Als ich dreizehn und Jule zehn war, fuhren wir das letzte Mal mit ihm in den Urlaub. Dort angelten wir Sardellen, die vor Schreck starben, noch bevor man ihnen mit dem Schraubenschlüssel auf den Kopf hauen konnte. Aber es war eine schwierige Zeit. Papa hatte Angst, dass ihm die deutsche Polizei wegen der schwarzen Entenbastelei über die Grenze gefolgt sein könnte, Jule hatte eine hysterische Phase, und ich schwieg mich in eine perfekte Einsamkeit hinein. Da lernte Papa die Frau im Nebenzelt kennen, die weder schwieg noch kreischte. Um mit ihr im Zelt allein zu sein, halste er uns ihr fünfjähriges Kind auf, „zum Spielen“, wie er sagte. Also spielten Jule und ich zum ersten Mal in diesem Sommer einträchtig, vergruben den bleichen Jungen bis zum Hals im Sand und ließen ihn so allein am Strand zurück. Als andere Camper das verrotzte Kind zum Platz zurückbrachten, heulte Papa laut und nass vor allen Leuten, weil er Töchter wie uns nicht verdient hatte.

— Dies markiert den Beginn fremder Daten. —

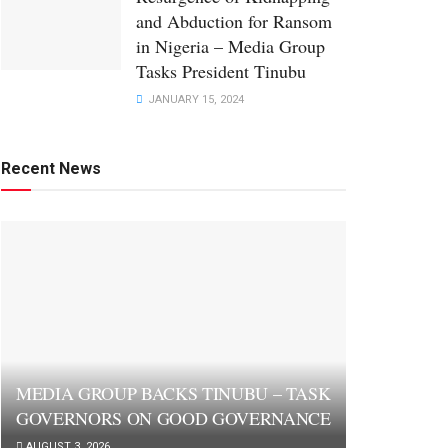
and Abduction for Ransom
in Nigeria – Media Group
Tasks President Tinubu
JANUARY 15, 2024
Recent News
MEDIA GROUP BACKS TINUBU – TASK
GOVERNORS ON GOOD GOVERNANCE
AUGUST 3, 2026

Auf der Rückreise, als wir im heißen, verqualmten Auto saßen und die Fenster nicht öffnen durften, wegen der Aerodynamik und weil Papa sonst Zug im Nacken bekam, fragte er uns freundlich: „Und? Wie fandet ihr den Urlaub?“
„Saudoof!“, schrie Jule und trat von hinten gegen seinen Sitz.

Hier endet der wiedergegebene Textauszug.